Heading Blindly Into Traffic

GED graduation will be held in a few weeks and, as I’ve done in the past, I’m helping the student speaker with his remarks. I’m building it around a joke I read recently. A blind man was seen on a busy street being led by his guide dog. Without warning, the dog pulled the man into the street dragging him across the thoroughfare as brakes slammed, horns sounded, and drivers careened left and right to avoid striking the man and his dog.

            Miraculously, the man made it safely to the far side where a crowd of pedestrians who had witnessed his death defying stroll had gathered. The blind man pulled a cookie out of his pocket and held it out for his dog.
            One of the pedestrians said, “Why are you rewarding your dog? He nearly got you killed!”
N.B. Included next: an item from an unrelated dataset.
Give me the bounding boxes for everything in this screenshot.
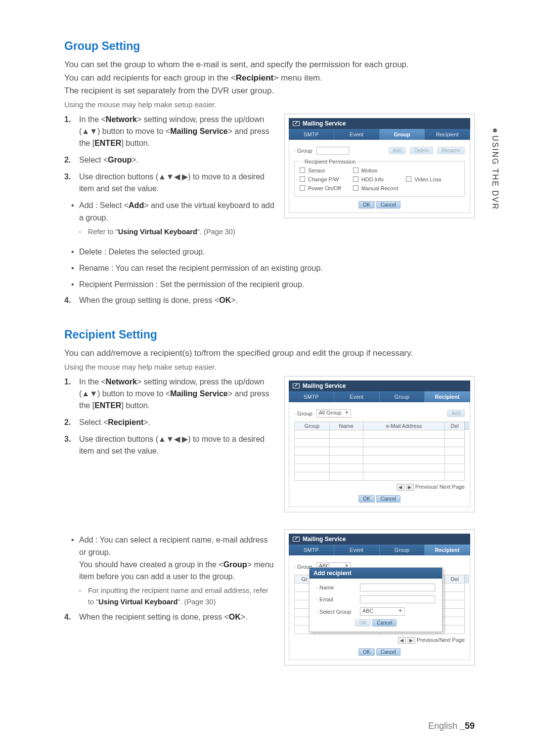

            The blind man replied, “To find out where his head is so I can kick him in the ass!”
            That joke made a lot of sense to me. Most of the men in this facility, myself included, have gone through life blindly taking our lead from a host of guides. And, we get drug through reckless, self-destructive, and sometimes dangerous circumstances. The consequences of our actions make us want to kick someone’s ass. Unfortunately, we really only have ourselves to blame.

            I think a good deal about the cycle of incarceration. Most of the men in this re-entry facility are not new to “the system,” the short-hand name for police, courts, and prison. In my building there are less than fifteen men out of the 92 who can say, “This is my first extended stay.” Three of those fifteen have been locked up over twenty years. Prison, it seems, is a wayside for most, not a defining moment. You behave in a certain way, get arrested, and they send you back to prison. The officers stay the same. It’s like homecoming: “Yo, look whose back!” And then the conversations start. You know, the ones where the guy tells you how great he was running his “hustle” on the street, but someone ratted him out. His lawyer – a buddy of the Commonwealth Attorney – got paid off to throw the case.
            The conversation suddenly changes direction. “You know, I ain’t comin’ back again.” Great words except without genuine change they are hollow. One out of three released in the first year gets locked back up; two out of three find their way back in within three years. The results are dismal, like being blind and trying to cross a busy street.

            Is it hopeless? Some days I think it is. A couple of examples: Thursday a guy in the neighboring building saw the college intern (a petite, young student at the local college) working with a building counselor in the eastside chow hall. After saying hello to her, he walks five or six steps away then suddenly drops his pants and exposes himself. Officers rush in and take him to the “hole.” All the while, we continue to eat our lunch.
            The young lady is, as expected, shocked and thrown off stride, some genius at the table next to me blurts out, “What does she expect, coming to work in a prison?” (As if exposing oneself is ok in here.)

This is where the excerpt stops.